El cuento que publicamos en esta oportunidad, pese a que, a nuestro juicio, en él, el estilo caracterísco de nuestro escritor aún no está cimentado, es uno de los más emblemáticos y uno de los más conocidos entre la gente de ayer. Nosotros recordamos las referencias que hacían nuestros mayores acerca de “Cuando recién se hace santo” como la crónica exquisita de un hecho real maravilloso, que dibujaba de un solo plumazo, la idiosincrasia de un pueblo diferente como el celendino.

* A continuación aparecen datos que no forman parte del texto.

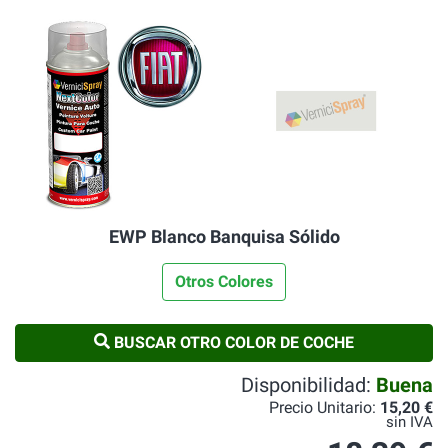
EWP Blanco Banquisa Sólido
Otros Colores
BUSCAR OTRO COLOR DE COCHE
Disponibilidad:
Buena
Precio Unitario:
15,20 €
sin IVA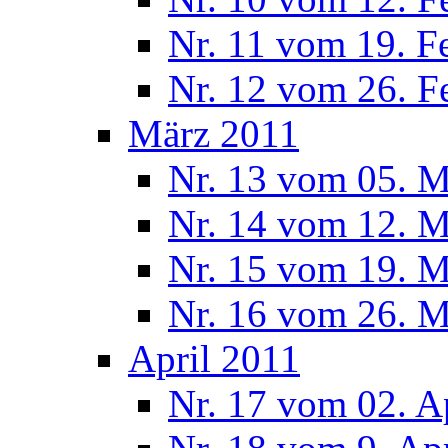
Nr. 11 vom 19. F
Nr. 12 vom 26. F
März 2011
Nr. 13 vom 05. M
Nr. 14 vom 12. M
Nr. 15 vom 19. M
Nr. 16 vom 26. M
April 2011
Nr. 17 vom 02. A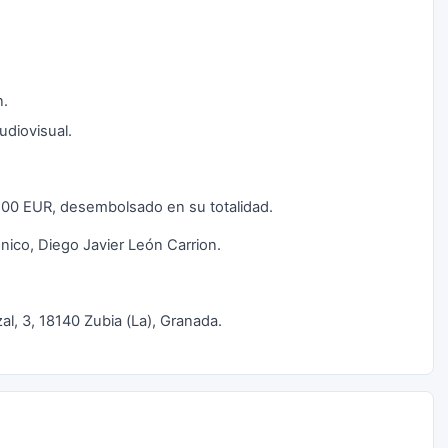
n.
udiovisual.
00,00 EUR, desembolsado en su totalidad.
nico, Diego Javier León Carrion.
zal, 3, 18140 Zubia (La), Granada.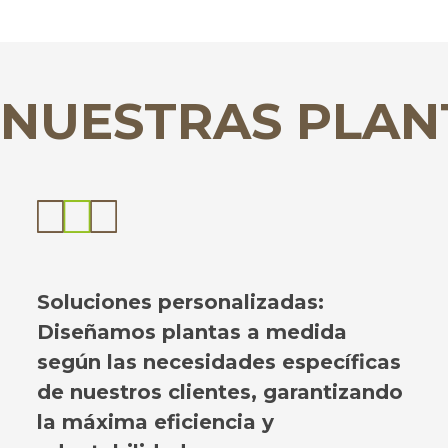
 NUESTRAS PLAN
Soluciones personalizadas:
Diseñamos plantas a medida
según las necesidades específicas
de nuestros clientes, garantizando
la máxima eficiencia y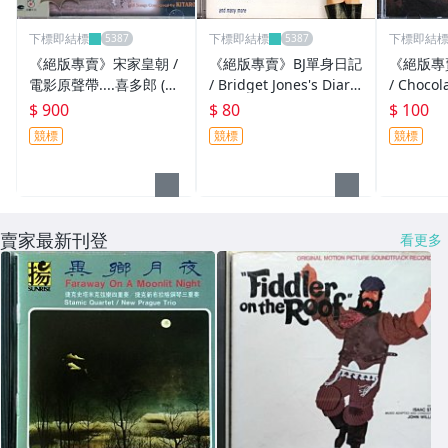
下標即結標
下標即結標
下標即結
《絕版專賣》宋家皇朝 /
《絕版專賣》BJ單身日記
《絕版專
電影原聲帶....喜多郎 (側
/ Bridget Jones's Diary
/ Chocolat 電影原
標完整)
電影原聲帶
achel P
$ 900
$ 80
$ 100
競標
競標
競標
賣家最新刊登
看更多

Para las generaciones de cincuenta años atrás, sin embargo, es poco conocido. Se publicó una sola vez y punto. Pocos son los que en realidad lo han leído y la mayoría lo conocía solo por esa referencia. CPM, a través de su suplemento ESPINA DE MARAM, se han propuesto publicar la obra entera de todos los escritores celendinos, y por ello andamos a la caza de las obras de estos artistas. Este cuento, escrito en castellano castizo, cosa desacostumbrada en don Alfonso, lo hemos obtenido gracias a la benevolencia de Moisés Chávez Velásquez, quien lo tenía guardado como un tesoro entre los muchos que posee de la cultura celendina y de este modo llega a nuestros lectores. (NdlR)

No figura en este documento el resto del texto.